Вскоре нас стал посещать один джентльмен, и, надо сказать, на редкость регулярно, раз в неделю, по воскресеньям. Перед тем как спуститься в «Бездну», он облачался в своеобразный костюм, что-то вроде бархатной рясы до колен, сливового цвета, отороченной серым мехом, а на ногах ярко начищенные сапоги из красной кожи с колокольчиками на голенищах, которые при ходьбе тихонько позвякивали. На золотой шейной цепи висел большой медальон из чистого золота, сделанный настолько оригинально, что я нередко замечала, как мадам Шрек с завистью на него косится. На медальоне было выгравировано изображение – простите мой французский – члена… в мужском смысле; фаллоса в состоянии, в каком в геральдике обычно изображают стоящего на задних лапах льва, на яйцах – маленькие крылышки, которые сразу же привлекли мое внимание. Вокруг мощного мужского ствола вился стебелек розы, бутон которой уютно покоился в месте складки отодвинутой крайней плоти. Не могу сказать, была ли эта штука древней или новоделом, но денег, похоже, в нее было вложено порядочно.
Щеголял этим необыкновенным сокровищем мужчина уже не первой свежести, высокий, худой, слегка сутулый, с лиловатым цветом лица, в каких-то пятнах, будто он постоянно мерз, но с тонкими изящными чертами лица, большим крючковатым носом и гладко выбритыми щеками. У него были блуждающие водянистые голубые глаза человека, несчастного в этом мире. В довершение его внешнего описания: он носил большую круглую, как барабан, касторовую шляпу с загнутыми вверх полями, так что из-под нее не было видно ни волоска. Когда мадам Шрек в первый раз отдернула занавеску на мне, он чуть из кожи вон не выскочил и воскликнул: «Азраил!» После чего приходил смотреть только на меня. Красавица ему была не нужна, он хотел, чтобы я сама поднялась в верхнюю комнату, ходил вокруг меня и посмеивался, поигрывая с собой под сорочкой. Фэнни потом меня дразнила и называла его моим «любимчиком».

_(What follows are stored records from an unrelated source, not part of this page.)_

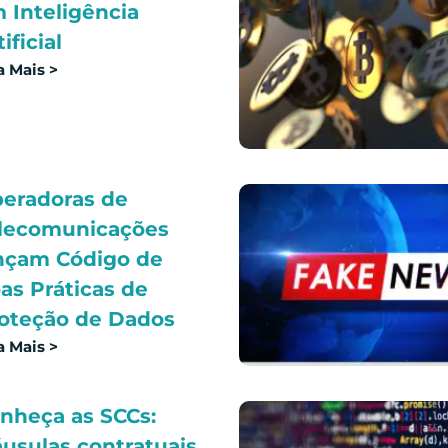
 Inteligência
ificial
a Mais >
eradoras de
lecomunicações
nçam Código de
as Práticas de
oteção de Dados
a Mais >
nheça as SCCs:
áusulas contratuais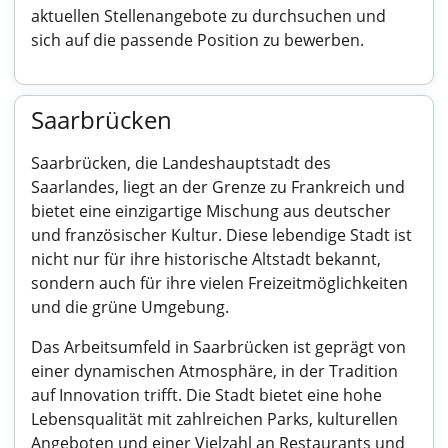
aktuellen Stellenangebote zu durchsuchen und
sich auf die passende Position zu bewerben.
Saarbrücken
Saarbrücken, die Landeshauptstadt des
Saarlandes, liegt an der Grenze zu Frankreich und
bietet eine einzigartige Mischung aus deutscher
und französischer Kultur. Diese lebendige Stadt ist
nicht nur für ihre historische Altstadt bekannt,
sondern auch für ihre vielen Freizeitmöglichkeiten
und die grüne Umgebung.
Das Arbeitsumfeld in Saarbrücken ist geprägt von
einer dynamischen Atmosphäre, in der Tradition
auf Innovation trifft. Die Stadt bietet eine hohe
Lebensqualität mit zahlreichen Parks, kulturellen
Angeboten und einer Vielzahl an Restaurants und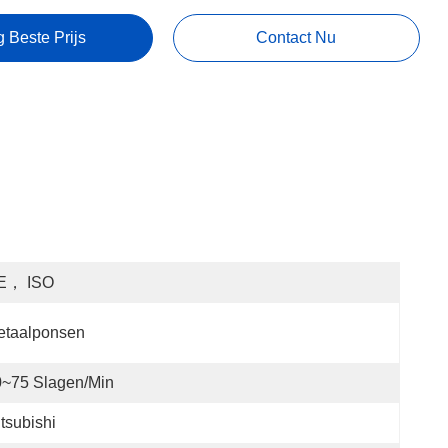
g Beste Prijs
Contact Nu
E， ISO
etaalponsen
0~75 Slagen/min
tsubishi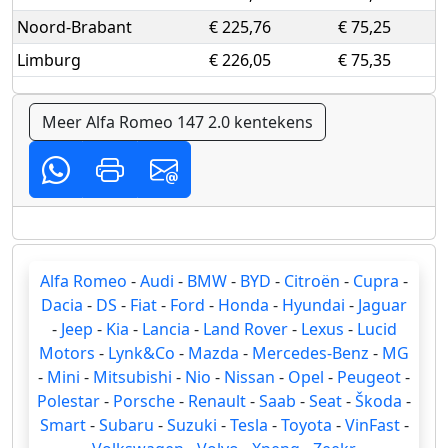
Noord-Brabant
€ 225,76
€ 75,25
Limburg
€ 226,05
€ 75,35
Meer Alfa Romeo 147 2.0 kentekens
Alfa Romeo
-
Audi
-
BMW
-
BYD
-
Citroën
-
Cupra
-
Dacia
-
DS
-
Fiat
-
Ford
-
Honda
-
Hyundai
-
Jaguar
-
Jeep
-
Kia
-
Lancia
-
Land Rover
-
Lexus
-
Lucid
Motors
-
Lynk&Co
-
Mazda
-
Mercedes-Benz
-
MG
-
Mini
-
Mitsubishi
-
Nio
-
Nissan
-
Opel
-
Peugeot
-
Polestar
-
Porsche
-
Renault
-
Saab
-
Seat
-
Škoda
-
Smart
-
Subaru
-
Suzuki
-
Tesla
-
Toyota
-
VinFast
-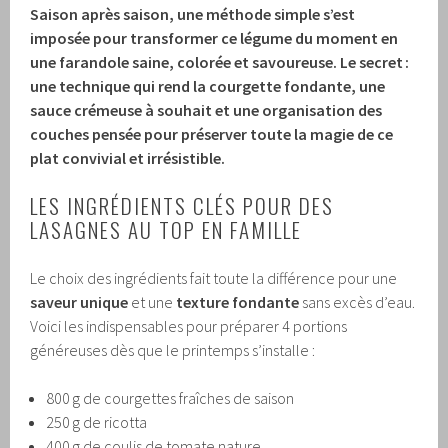
Saison après saison, une méthode simple s’est
imposée pour transformer ce légume du moment en
une farandole saine, colorée et savoureuse. Le secret :
une technique qui rend la courgette fondante, une
sauce crémeuse à souhait et une organisation des
couches pensée pour préserver toute la magie de ce
plat convivial et irrésistible.
LES INGRÉDIENTS CLÉS POUR DES
LASAGNES AU TOP EN FAMILLE
Le choix des ingrédients fait toute la différence pour une
saveur unique
et une
texture fondante
sans excès d’eau.
Voici les indispensables pour préparer 4 portions
généreuses dès que le printemps s’installe :
800 g de courgettes fraîches de saison
250 g de ricotta
400 g de coulis de tomate nature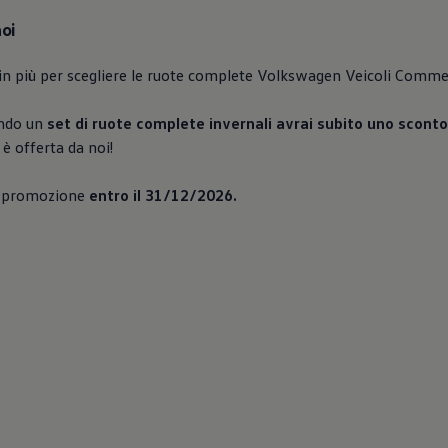
noi
in più per scegliere le ruote complete
Volkswagen
Veicoli Commerc
ando un
set di ruote complete invernali avrai subito uno scont
 è offerta da noi!
a promozione
entro il 31/12/2026.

Шесть воскресений он приходил поклоняться моей святыне, а на седьмое, когда мы все обедали, Туссен передал, что мадам Шрек желает меня видеть.
Обеды наши в этой мерзкой гробнице были никуда не годными. Постоянно закладывающее за воротник старое чучело на кухне, как правило, нещадно переваривало яйцо, поэтому Фэнни то и дело была вынуждена лишать Красавицу ее инвалидной диеты. То воскресенье я помню особенно хорошо, потому что ночью кухарка скопытилась, и Фэнни попросила Туссена принести немного бекона, что он и сделал. Фэнни подсуетилась со сковородками и выдала нам недурной кусок окорока с яблочным пюре. Пока мы его уписывали, меня вызвали в спальню Миледи… и это был мой последний ужин в этом доме.